### TASK DIRECTIONS
Would you please give every entry again exactly, without the pictures?

### DATA PROVIDED
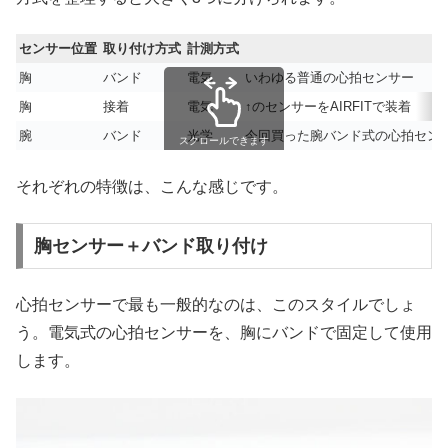
センサー位置
取り付け方式
計測方式
胸
バンド
電気
いわゆる普通の心拍センサー
胸
接着
電気
↑のセンサーをAIRFITで装着
腕
バンド
光学
今回買った腕バンド式の心拍セン
スクロールできます
それぞれの特徴は、こんな感じです。
胸センサー＋バンド取り付け
心拍センサーで最も一般的なのは、このスタイルでしょ
う。電気式の心拍センサーを、胸にバンドで固定して使用
します。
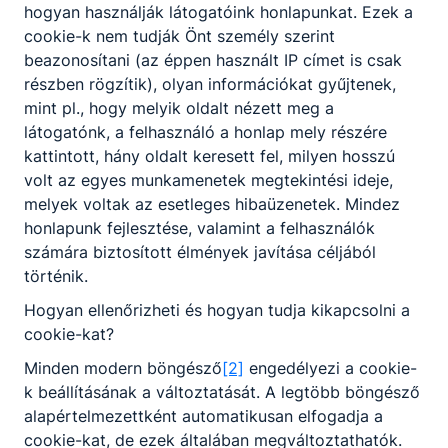
hogyan használják látogatóink honlapunkat. Ezek a
cookie-k nem tudják Önt személy szerint
beazonosítani (az éppen használt IP címet is csak
részben rögzítik), olyan információkat gyűjtenek,
mint pl., hogy melyik oldalt nézett meg a
látogatónk, a felhasználó a honlap mely részére
kattintott, hány oldalt keresett fel, milyen hosszú
volt az egyes munkamenetek megtekintési ideje,
melyek voltak az esetleges hibaüzenetek. Mindez
honlapunk fejlesztése, valamint a felhasználók
számára biztosított élmények javítása céljából
történik.
Hogyan ellenőrizheti és hogyan tudja kikapcsolni a
cookie-kat?
Minden modern böngésző
[2]
engedélyezi a cookie-
k beállításának a változtatását. A legtöbb böngésző
alapértelmezettként automatikusan elfogadja a
cookie-kat, de ezek általában megváltoztathatók.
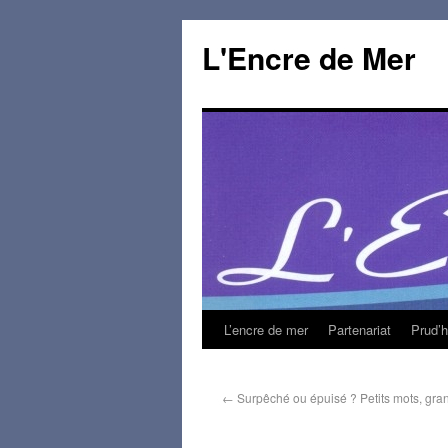
L'Encre de Mer
L’encre de mer
Partenariat
Prud’
←
Surpêché ou épuisé ? Petits mots, grand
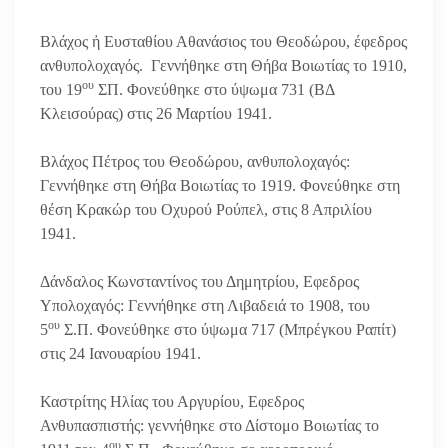
Βλάχος ἠ Ευσταθίου Αθανάσιος του Θεοδώρου, έφεδρος
ανθυπολοχαγός. Γεννήθηκε στη Θήβα Βοιωτίας το 1910,
ου
του 19
ΣΠ. Φονεύθηκε στο ύψωμα 731 (ΒΔ
Κλεισούρας) στις 26 Μαρτίου 1941.
Βλάχος Πέτρος του Θεοδώρου, ανθυπολοχαγός:
Γεννήθηκε στη Θήβα Βοιωτίας το 1919. Φονεύθηκε στη
θέση Κρακώρ του Οχυρού Ρούπελ, στις 8 Απριλίου
1941.
Δάνδαλος Κωνσταντίνος του Δημητρίου, Εφεδρος
Υπολοχαγός: Γεννήθηκε στη Λιβαδειά το 1908, του
ου
5
Σ.Π. Φονεύθηκε στο ύψωμα 717 (Μπρέγκου Ραπίτ)
στις 24 Ιανουαρίου 1941.
Καστρίτης Ηλίας του Αργυρίου, Εφεδρος
Ανθυπασπιστής: γεννήθηκε στο Δίστομο Βοιωτίας το
ου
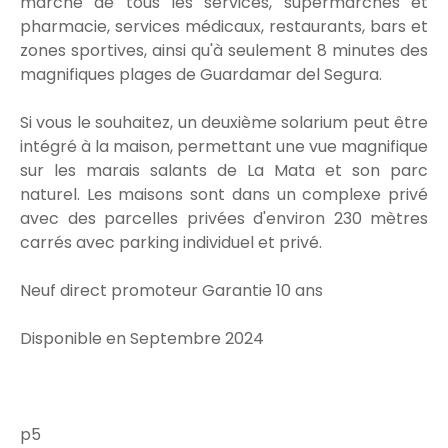
marche de tous les services, supermarchés et
pharmacie, services médicaux, restaurants, bars et
zones sportives, ainsi qu'à seulement 8 minutes des
magnifiques plages de Guardamar del Segura.
Si vous le souhaitez, un deuxième solarium peut être
intégré à la maison, permettant une vue magnifique
sur les marais salants de La Mata et son parc
naturel. Les maisons sont dans un complexe privé
avec des parcelles privées d'environ 230 mètres
carrés avec parking individuel et privé.
Neuf direct promoteur Garantie 10 ans
Disponible en Septembre 2024
p5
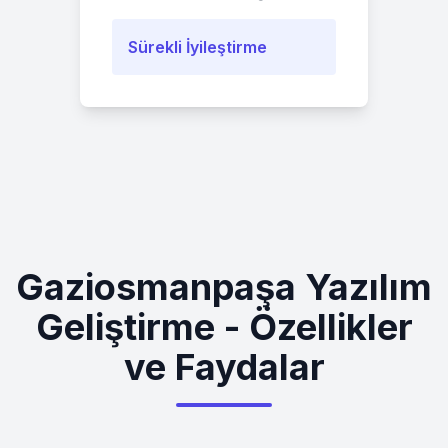
Sürekli İyileştirme
Gaziosmanpaşa Yazılım
Geliştirme - Özellikler
ve Faydalar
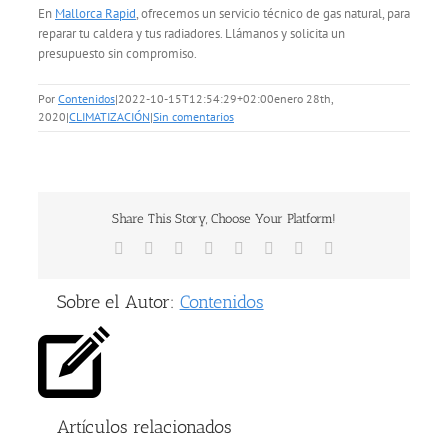
En
Mallorca Rapid
, ofrecemos un servicio técnico de gas natural, para
reparar tu caldera y tus radiadores. Llámanos y solicita un
presupuesto sin compromiso.
Por
Contenidos
|
2022-10-15T12:54:29+02:00
enero 28th,
2020
|
CLIMATIZACIÓN
|
Sin comentarios
Share This Story, Choose Your Platform!
Facebook
X
Reddit
LinkedIn
Tumblr
Pinterest
Vk
Correo
electrónico
Sobre el Autor:
Contenidos
Artículos relacionados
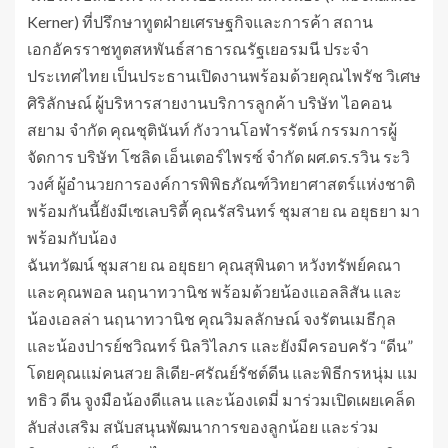
Kerner) ที่ปรึกษาทูตฝ่ายเศรษฐกิจและการค้า สถาน
เอกอัครราชทูตสหพันธ์สาธารณรัฐเยอรมนี ประจำ
ประเทศไทย เป็นประธานเปิดงานพร้อมด้วยคุณไพรัช วิเศษ
ศิริลักษณ์ ผู้บริหารสายงานบริการลูกค้า บริษัท ไอคอน
สยาม จำกัด คุณชุตินันท์ กังวานโอฬารรัตน์ กรรมการผู้
จัดการ บริษัท โซลิด เอ็นเตอร์ไพรซ์ จำกัด ผศ.ดร.รวิน ระวิ
วงศ์ ผู้อำนวยการองค์การพิพิธภัณฑ์วิทยาศาสตร์แห่งชาติ
พร้อมกันนี้ยังมีเซเลบริตี้ คุณรัสรินทร์ ชุมสาย ณ อยุธยา มา
พร้อมกับน้อง
ฉันทวัฒน์ ชุมสาย ณ อยุธยา คุณสุพินดา หวังทรัพย์คณา
และคุณพอล นฤนาทวานิช พร้อมด้วยน้องแอลลิสัน และ
น้องเอลล่า นฤนาทวานิช คุณวิมลลักษณ์ จงรัตนเมธีกุล
และน้องปารย์ชวิณทร์ นิลวิไลภร และยังมีครอบครัว “ดีน”
โดยคุณแม่คนสวย ลิเดีย-ศรัณย์รัชต์ดีน และพิธีกรหนุ่ม แม
ทธิว ดีน จูงมือน้องดีแลน และน้องเดมี่ มาร่วมเปิดเผยเคล็ด
ลับส่งเสริม สนับสนุนพัฒนาการของลูกน้อย และร่วม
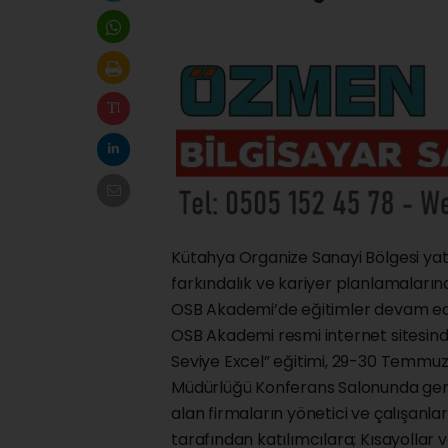
Kütahya Organize Sanayi Bölgesi yatır
farkındalık ve kariyer planlamaları
OSB Akademi’de eğitimler devam ed
OSB Akademi resmi internet sitesinde 
Seviye Excel” eğitimi, 29-30 Temmuz
Müdürlüğü Konferans Salonunda gerçe
alan firmaların yönetici ve çalışanl
tarafından katılımcılara; Kısayollar ve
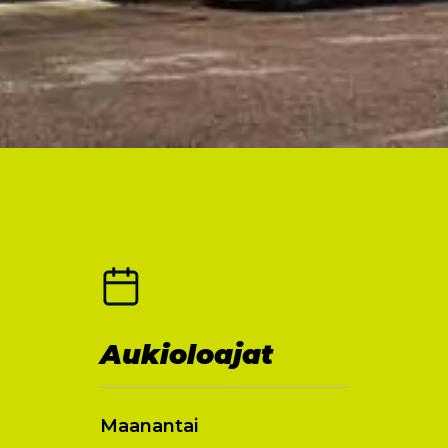
Aukioloajat
Maanantai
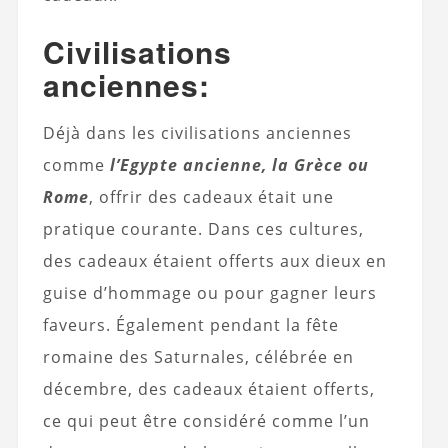
Civilisations
anciennes:
Déjà dans les civilisations anciennes
comme
l’Egypte ancienne, la Grèce ou
Rome
, offrir des cadeaux était une
pratique courante. Dans ces cultures,
des cadeaux étaient offerts aux dieux en
guise d’hommage ou pour gagner leurs
faveurs. Également pendant la fête
romaine des Saturnales, célébrée en
décembre, des cadeaux étaient offerts,
ce qui peut être considéré comme l’un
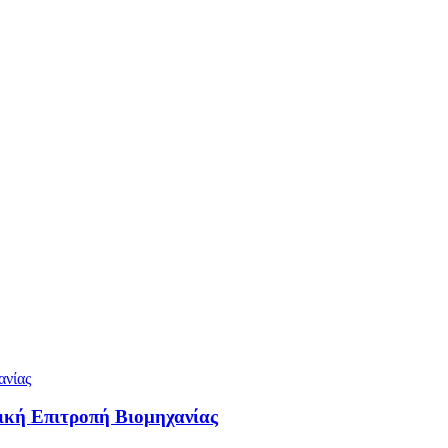
ική Επιτροπή Βιομηχανίας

### OUTPUT BELOW
センサー位置
取り付け方式
計測方式
胸
バンド
電気
いわゆる普通の心拍センサー
胸
接着
電気
↑のセンサーをAIRFITで装着
腕
バンド
光学
今回買った腕バンド式の心拍セン
スクロールできます
それぞれの特徴は、こんな感じです。
胸センサー＋バンド取り付け
心拍センサーで最も一般的なのは、このスタイルでしょ
う。電気式の心拍センサーを、胸にバンドで固定して使用
します。
hogyan használják látogatóink honlapunkat. Ezek a
cookie-k nem tudják Önt személy szerint
beazonosítani (az éppen használt IP címet is csak
részben rögzítik), olyan információkat gyűjtenek,
mint pl., hogy melyik oldalt nézett meg a
látogatónk, a felhasználó a honlap mely részére
kattintott, hány oldalt keresett fel, milyen hosszú
volt az egyes munkamenetek megtekintési ideje,
melyek voltak az esetleges hibaüzenetek. Mindez
honlapunk fejlesztése, valamint a felhasználók
számára biztosított élmények javítása céljából
történik.
Hogyan ellenőrizheti és hogyan tudja kikapcsolni a
cookie-kat?
Minden modern böngésző
[2]
engedélyezi a cookie-
k beállításának a változtatását. A legtöbb böngésző
alapértelmezettként automatikusan elfogadja a
cookie-kat, de ezek általában megváltoztathatók.
L'Encre de Mer
L’encre de mer
Partenariat
Prud’
←
Surpêché ou épuisé ? Petits mots, grand
Βλάχος ἠ Ευσταθίου Αθανάσιος του Θεοδώρου, έφεδρος
ανθυπολοχαγός. Γεννήθηκε στη Θήβα Βοιωτίας το 1910,
ου
του 19
ΣΠ. Φονεύθηκε στο ύψωμα 731 (ΒΔ
Κλεισούρας) στις 26 Μαρτίου 1941.
Βλάχος Πέτρος του Θεοδώρου, ανθυπολοχαγός:
Γεννήθηκε στη Θήβα Βοιωτίας το 1919. Φονεύθηκε στη
θέση Κρακώρ του Οχυρού Ρούπελ, στις 8 Απριλίου
1941.
Δάνδαλος Κωνσταντίνος του Δημητρίου, Εφεδρος
Υπολοχαγός: Γεννήθηκε στη Λιβαδειά το 1908, του
ου
5
Σ.Π. Φονεύθηκε στο ύψωμα 717 (Μπρέγκου Ραπίτ)
στις 24 Ιανουαρίου 1941.
Καστρίτης Ηλίας του Αργυρίου, Εφεδρος
Ανθυπασπιστής: γεννήθηκε στο Δίστομο Βοιωτίας το
ου
marche de tous les services, supermarchés et
pharmacie, services médicaux, restaurants, bars et
zones sportives, ainsi qu'à seulement 8 minutes des
magnifiques plages de Guardamar del Segura.
Si vous le souhaitez, un deuxième solarium peut être
intégré à la maison, permettant une vue magnifique
sur les marais salants de La Mata et son parc
naturel. Les maisons sont dans un complexe privé
avec des parcelles privées d'environ 230 mètres
carrés avec parking individuel et privé.
Neuf direct promoteur Garantie 10 ans
Disponible en Septembre 2024
p5
Sürekli İyileştirme
Gaziosmanpaşa Yazılım
Geliştirme - Özellikler
ve Faydalar
En
Mallorca Rapid
, ofrecemos un servicio técnico de gas natural, para
reparar tu caldera y tus radiadores. Llámanos y solicita un
presupuesto sin compromiso.
Por
Contenidos
|
2022-10-15T12:54:29+02:00
enero 28th,
2020
|
CLIMATIZACIÓN
|
Sin comentarios
Share This Story, Choose Your Platform!
Facebook
X
Reddit
LinkedIn
Tumblr
Pinterest
Vk
Correo
electrónico
Sobre el Autor:
Contenidos
Artículos relacionados
Kerner) ที่ปรึกษาทูตฝ่ายเศรษฐกิจและการค้า สถาน
เอกอัครราชทูตสหพันธ์สาธารณรัฐเยอรมนี ประจำ
ประเทศไทย เป็นประธานเปิดงานพร้อมด้วยคุณไพรัช วิเศษ
ศิริลักษณ์ ผู้บริหารสายงานบริการลูกค้า บริษัท ไอคอน
สยาม จำกัด คุณชุตินันท์ กังวานโอฬารรัตน์ กรรมการผู้
จัดการ บริษัท โซลิด เอ็นเตอร์ไพรซ์ จำกัด ผศ.ดร.รวิน ระวิ
วงศ์ ผู้อำนวยการองค์การพิพิธภัณฑ์วิทยาศาสตร์แห่งชาติ
พร้อมกันนี้ยังมีเซเลบริตี้ คุณรัสรินทร์ ชุมสาย ณ อยุธยา มา
พร้อมกับน้อง
ฉันทวัฒน์ ชุมสาย ณ อยุธยา คุณสุพินดา หวังทรัพย์คณา
และคุณพอล นฤนาทวานิช พร้อมด้วยน้องแอลลิสัน และ
น้องเอลล่า นฤนาทวานิช คุณวิมลลักษณ์ จงรัตนเมธีกุล
และน้องปารย์ชวิณทร์ นิลวิไลภร และยังมีครอบครัว “ดีน”
โดยคุณแม่คนสวย ลิเดีย-ศรัณย์รัชต์ดีน และพิธีกรหนุ่ม แม
ทธิว ดีน จูงมือน้องดีแลน และน้องเดมี่ มาร่วมเปิดเผยเคล็ด
ลับส่งเสริม สนับสนุนพัฒนาการของลูกน้อย และร่วม
Kütahya Organize Sanayi Bölgesi yatır
farkındalık ve kariyer planlamaları
OSB Akademi’de eğitimler devam ed
OSB Akademi resmi internet sitesinde 
Seviye Excel” eğitimi, 29-30 Temmuz
Müdürlüğü Konferans Salonunda gerçe
alan firmaların yönetici ve çalışanl
tarafından katılımcılara; Kısayollar ve
Aukioloajat
Maanantai
Civilisations
anciennes:
Déjà dans les civilisations anciennes
comme
l’Egypte ancienne, la Grèce ou
Rome
, offrir des cadeaux était une
pratique courante. Dans ces cultures,
des cadeaux étaient offerts aux dieux en
guise d’hommage ou pour gagner leurs
faveurs. Également pendant la fête
romaine des Saturnales, célébrée en
décembre, des cadeaux étaient offerts,
ce qui peut être considéré comme l’un
ική Επιτροπή Βιομηχανίας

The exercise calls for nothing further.